自作自演であれば、1人でいたことなども十分に理解できるし、また、DNAも自分で提供するわけだから問題ない。できれば、遺体の引き渡しはせずに、マレーシアで火葬してしまえば完璧である。
しかし、某国の報告書の中には、このような内容も存在する。
「現在までのところ、金正男氏はこのような事態ならば立ち回りそうな複数の秘密拠点のどこにも姿を現していないため、既に殺害されたものと推測される」
(1)殺害されたとすれば、それは1月下旬~2月初めの可能性が高い。
(2)ただし、殺害されたことを裏付ける決定的な証拠や十分な根拠も未だ無く、生死はなおも不明。
つまり、「本当に死んだのは誰なのかは現時点では不明」ということだ。実際に、影武者だけをマレーシアに行かせ、本人は消えている可能性もある。

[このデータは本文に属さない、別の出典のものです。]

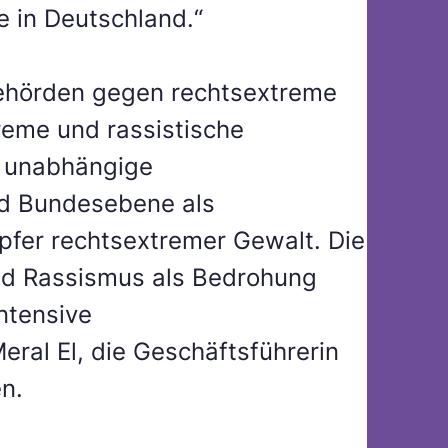
 in Deutschland.“
Behörden gegen rechtsextreme
reme und rassistische
n unabhängige
nd Bundesebene als
fer rechtsextremer Gewalt. Die
nd Rassismus als Bedrohung
intensive
Meral El, die Geschäftsführerin
n.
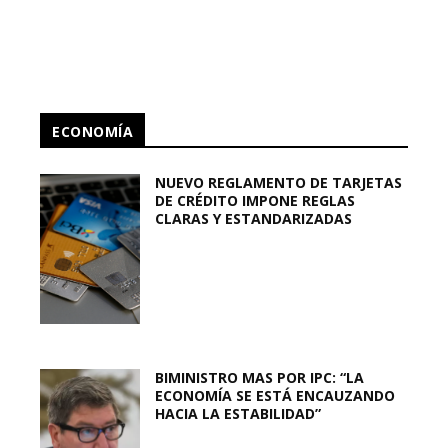
ECONOMÍA
NUEVO REGLAMENTO DE TARJETAS
DE CRÉDITO IMPONE REGLAS
CLARAS Y ESTANDARIZADAS
BIMINISTRO MAS POR IPC: “LA
ECONOMÍA SE ESTÁ ENCAUZANDO
HACIA LA ESTABILIDAD”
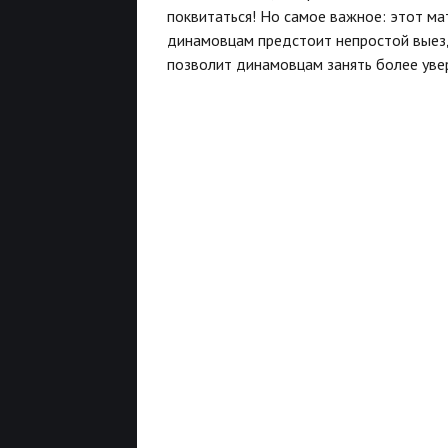
поквитаться! Но самое важное: этот м
динамовцам предстоит непростой выезд 
позволит динамовцам занять более уве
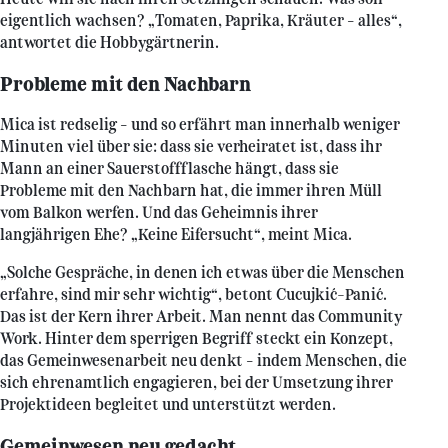
eigentlich wachsen? „Tomaten, Paprika, Kräuter – alles“,
antwortet die Hobbygärtnerin.
Probleme mit den Nachbarn
Mica ist redselig – und so erfährt man innerhalb weniger
Minuten viel über sie: dass sie verheiratet ist, dass ihr
Mann an einer Sauerstoffflasche hängt, dass sie
Probleme mit den Nachbarn hat, die immer ihren Müll
vom Balkon werfen. Und das Geheimnis ihrer
langjährigen Ehe? „Keine Eifersucht“, meint Mica.
„Solche Gespräche, in denen ich etwas über die Menschen
erfahre, sind mir sehr wichtig“, betont Cucujkić-Panić.
Das ist der Kern ihrer Arbeit. Man nennt das Community
Work. Hinter dem sperrigen Begriff steckt ein Konzept,
das Gemeinwesenarbeit neu denkt – indem Menschen, die
sich ehrenamtlich engagieren, bei der Umsetzung ihrer
Projektideen begleitet und unterstützt werden.
Gemeinwesen neu gedacht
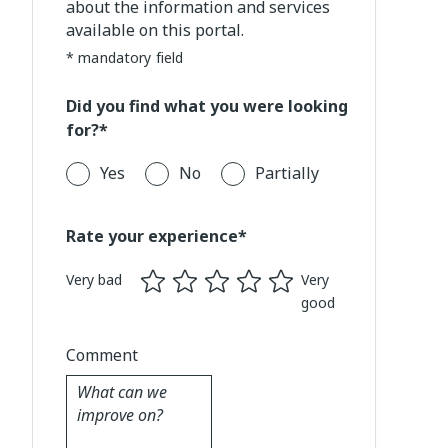
about the information and services
available on this portal.
* mandatory field
Did you find what you were looking
for?*
Yes
No
Partially
Rate your experience*
Very bad
Very
good
Comment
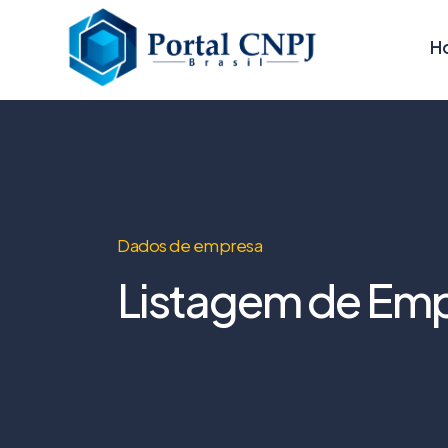
H
Dados de empresa
Listagem de Emp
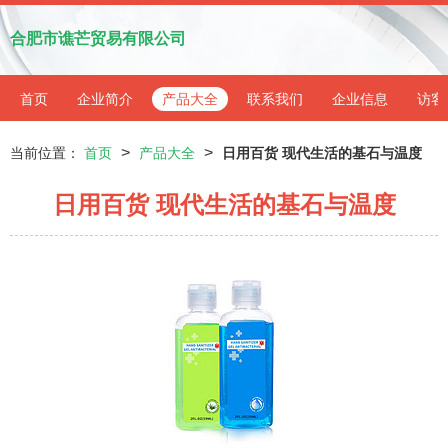
合肥市谯芒贸易有限公司
首页
企业简介
产品大全
联系我们
企业信息
访客
>
>
当前位置：
首页
产品大全
日用百货 现代生活的基石与温度
日用百货 现代生活的基石与温度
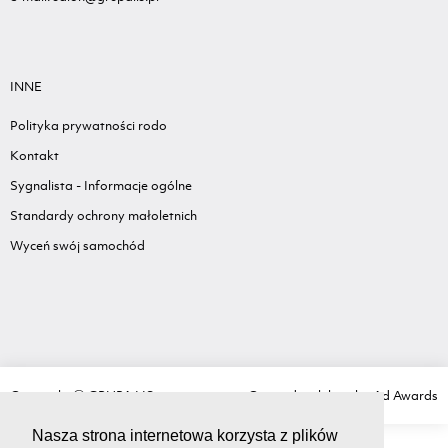
INNE
Polityka prywatności rodo
Kontakt
Sygnalista - Informacje ogólne
Standardy ochrony małoletnich
Wyceń swój samochód
Copyright Ⓒ GRUPA LIS
Created with love by
Ad Awards
Nasza strona internetowa korzysta z plików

過去、「小野田少尉」が存命の時、小野田少尉の逃亡(死亡)説が流れたことがある。この時、本人を目の前に「よく似てますね」と言いながら、「本人とは全く思わずに小野田への苦情を言っていた」というタクシー運転手の話を小野田氏がしていたことがある。それと同じで「死亡ニュース」が流れれば、本人が目の前にいるのに「よく似ていますね」で終わる可能性が少なくない。そのように考えれば、死亡説を本人が流す可能性は少なくないのである。
■正男が生きていたら今どこに?
では、どこに金正男がいるのか? 上記の報告書には「日本の可能性が高い」とある。理由は、「日本が最も死亡説を報道しており、メディアの信用度が高いから」である。
もしかしたらあなたの横に、実は本物の金正男がいるかもしれない。
各国の報告書をもとに作成した陰謀論はいかがだっただろうか? なお、原文は編集部で保管されている。